The department is “like a giant 100,000 ton aircraft carrier,” said Robert Alvarez, a scholar at the Institute of Policy Studies who served in the Energy Department during the Clinton administration. “So you now have Rick Perry at the helm of this giant vessel, and he doesn’t have any hydraulic lines connected to the rudder.”

As with so many posts throughout the government, a career government official is filling the role of assistant secretary for environmental management in an “acting” capacity. But Alvarez suggested a Senate-confirmed assistant secretary who be better positioned to make the case to the White House or Congress for more funds to deal with the Hanford site.
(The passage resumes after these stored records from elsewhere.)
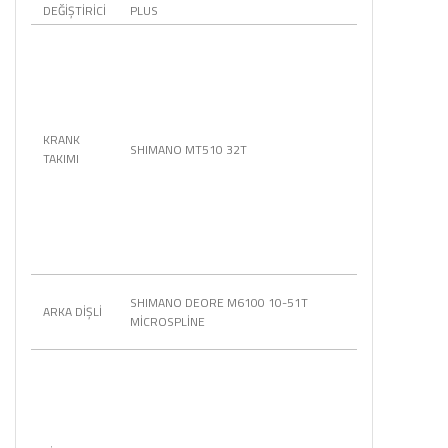
DEĞİŞTİRİCİ
PLUS
KRANK
SHIMANO MT510 32T
TAKIMI
SHIMANO DEORE M6100 10-51T
ARKA DİŞLİ
MİCROSPLİNE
“We’re spending $ 2 billion a year at that site, and it definitely deserves some serious adult supervision at headquarters,” he said.

Bush and Obama had already moved to fill this Energy Department post by this time in their respective administrations, and Obama’s nominee, Ines Triay, had already been confirmed by the Senate.

It’s important to note that for some key science posts, Trump or his administration may also have installed a person in an acting or other capacity, without formally naming that individual as the nominee or submitting a nomination to the Senate for confirmation. Or, a likely nominee may have been named in the press. Still, those appointments wouldn’t be counted here.

In addition to how he has been advised on climate change, another major concern is that the Trump administration has proposed a federal budget that cuts deeply into science related funding, even as administrators of many key research-focused offices have not yet been named, much less Senate-confirmed.

For instance, Trump has not named an assistant secretary for research and development at the Environmental Protection Agency, the official who heads that agency’s research arm, the Office of Research and Development. And yet nonetheless, the administration is seeking extremely deep cuts in the EPA’s scientific research programs. Air and Energy research would be cut under the budget from $ 91.7 million in 2017 down to just $ 30.6 million in 2018, or more than 66 percent.

Obama formally nominated the chemist Paul Anastas to this post on May 21 of 2009.